Et glisser sous le vent la barque à l’aile blanche,
Comme une aile d’oiseau passant de branche en branche ;
Mais, plus près, leurs longs bras sur l’abîme penchés,
Et de l’humide nuit goutte à goutte étanchés,
Laissaient pendre leur feuille et pleuvoir leur rosée
Sur une étroite enceinte au levant exposée,
Et que d’autres troncs noirs enfermaient dans leur sein,
Comme un lac de culture en son étroit bassin ;
J’y pouvais, adossé le coude à leurs racines,
Tout voir, sans être vu, jusqu’au fond des ravines.
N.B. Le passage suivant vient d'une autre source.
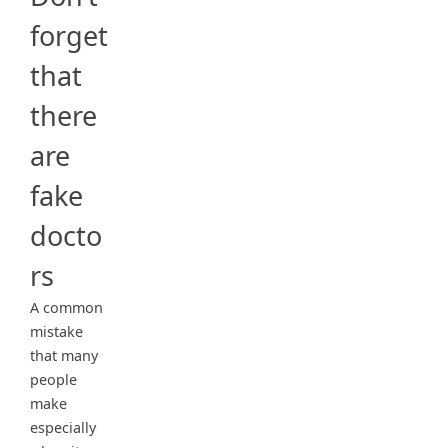
forget
that
there
are
fake
docto
rs
A common
mistake
that many
people
make
especially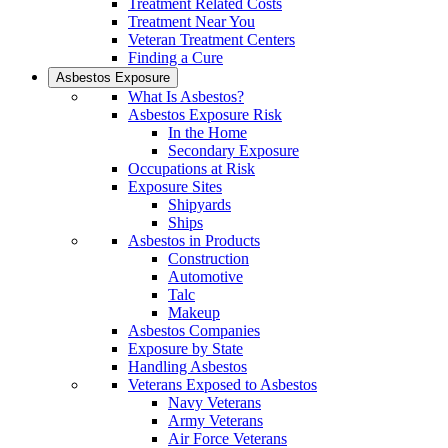
Treatment Related Costs
Treatment Near You
Veteran Treatment Centers
Finding a Cure
Asbestos Exposure
What Is Asbestos?
Asbestos Exposure Risk
In the Home
Secondary Exposure
Occupations at Risk
Exposure Sites
Shipyards
Ships
Asbestos in Products
Construction
Automotive
Talc
Makeup
Asbestos Companies
Exposure by State
Handling Asbestos
Veterans Exposed to Asbestos
Navy Veterans
Army Veterans
Air Force Veterans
Déjà, tout près de moi, j’entendais par moments
Monter des pas, des voix et des mugissements :
C’était le paysan de la haute chaumine
Qui venait labourer son morceau de colline
Avec son soc plaintif traîné par ses bœufs blancs,
Et son mulet portant sa femme et ses enfants ;
Et je pus, en lisant ma Bible ou la nature,
Voir tout le jour la scène et l’écrire à mesure.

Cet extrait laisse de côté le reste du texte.